I could not agree more. People should not think of adopting technology as just a matter of buying software. They are buying into a long-term relationship with a technology company that will work with them. That’s why my advice is never to find a technology that looks interesting and then find a fit for it within your business. Start with your business needs, and work with a partner who understands them. Both buyer and seller should make sure they have a partner they want to work with. It’s about an ongoing relationship. Echoing Nikos, I’d add that you can get sponsorship from the top, but the key is ownership by the end users.
A good relationship is critical because the strategy and needs of any business will evolve over time.
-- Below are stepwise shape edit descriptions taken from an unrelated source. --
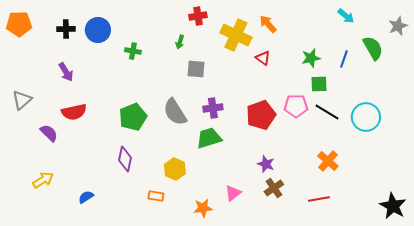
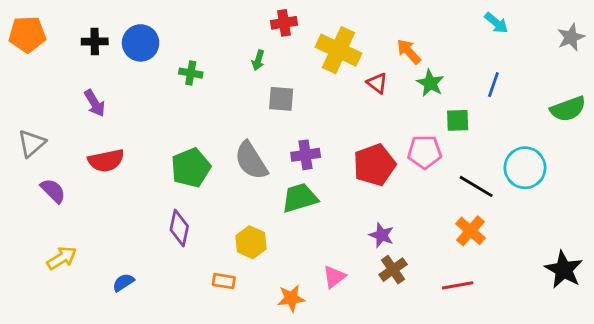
orange arrow: (268, 24) -> (409, 52), moved
green semicircle: (373, 48) -> (568, 109), moved, turned 100
green star: (311, 58) -> (430, 83), moved, turned -30
black line: (327, 112) -> (476, 186), moved
purple semicircle: (49, 133) -> (53, 191), moved
black star: (393, 206) -> (564, 270), moved

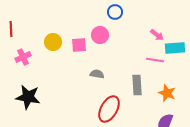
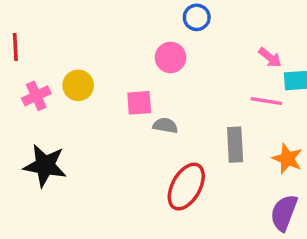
yellow circle: (53, 42) -> (78, 85), moved
pink square: (79, 45) -> (139, 103), moved

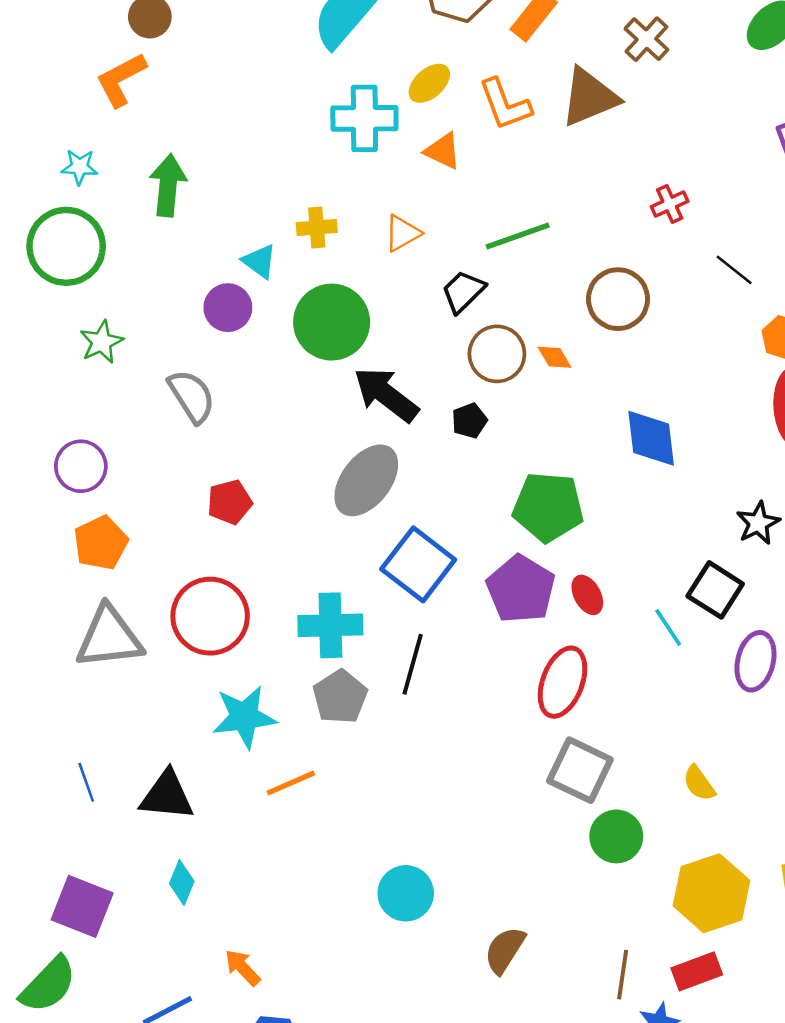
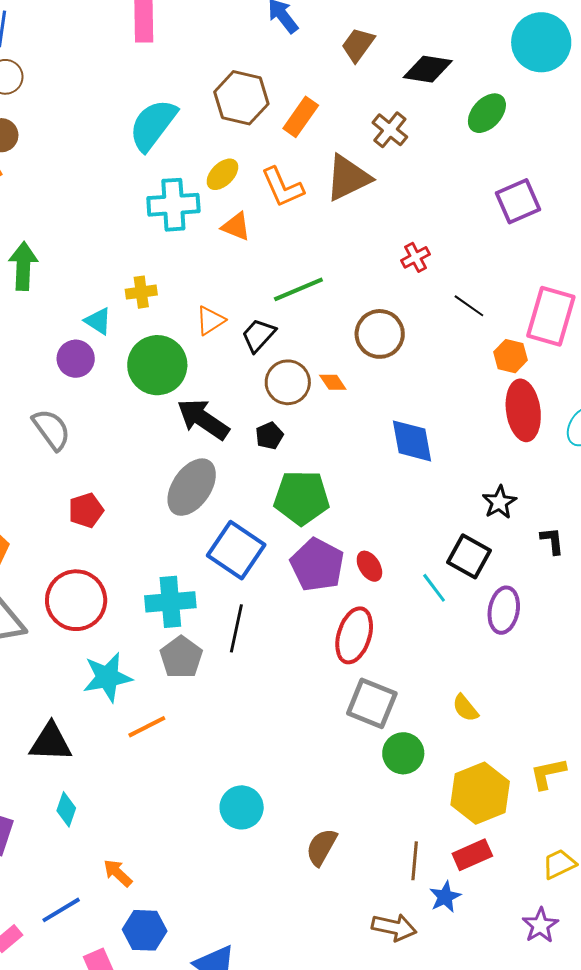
orange triangle: (402, 233) -> (210, 320), moved
green pentagon: (548, 507) -> (302, 498), moved

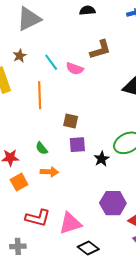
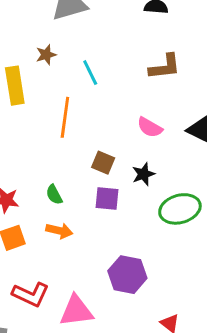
pink semicircle: (75, 69) -> (150, 127), moved
black star: (102, 159) -> (143, 174), moved
purple hexagon: (113, 203) -> (127, 275), moved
Technology is flexible and can do many things, but if it is to be optimised for the changing needs of the business, it is essential that both parties understand those needs. So you don’t buy a piece of technology, switch it on and get value. It has to be embedded into the business and adapted to meet the way the business operates.
I’d go so far as to say maritime technology is entering a different paradigm. It used to be a large initial expense and thereafter the cost was minimised by ‘sweating’ the investment for many years. This meant suppliers struggled to maintain a revenue that was sufficient to maintain and evolve their technology into the future, leading to functionality gaps and security issues. The new SaaS paradigm means an ongoing subscription supports ongoing development of solutions. This means there is an ongoing investment in technology from both supplier and customer. It is down to the supplier to continue to prove added value to support the customers ongoing investment, which is why mutual understanding is so important.
The successful adoption of new technologies requires cooperative relationships, both between competing suppliers and between those suppliers and their customers
All six speakers on our panel agreed that the quality of data is key, but that data must also meet a clear business need. That means a well-defined digital strategy is essential to successful digital transformation. Perhaps the key message of our Posidonia session was that the successful adoption of new technologies requires cooperative relationships, both between competing suppliers and between those suppliers and their customers. It is never just a one-off transaction.
So ‘eating the elephant’ of digital transformation in shipping is less about splashing out on expensive new kit than establishing a mutually beneficial relationship with a suitable digital partner. To that end, it makes sense for everyone in the sector to maintain a dialogue, compare notes and begin to understand the different needs, strengths and weaknesses of the various players. Posidonia 2022 was a great opportunity to do just that, and my team and I are already looking forward to our next visit.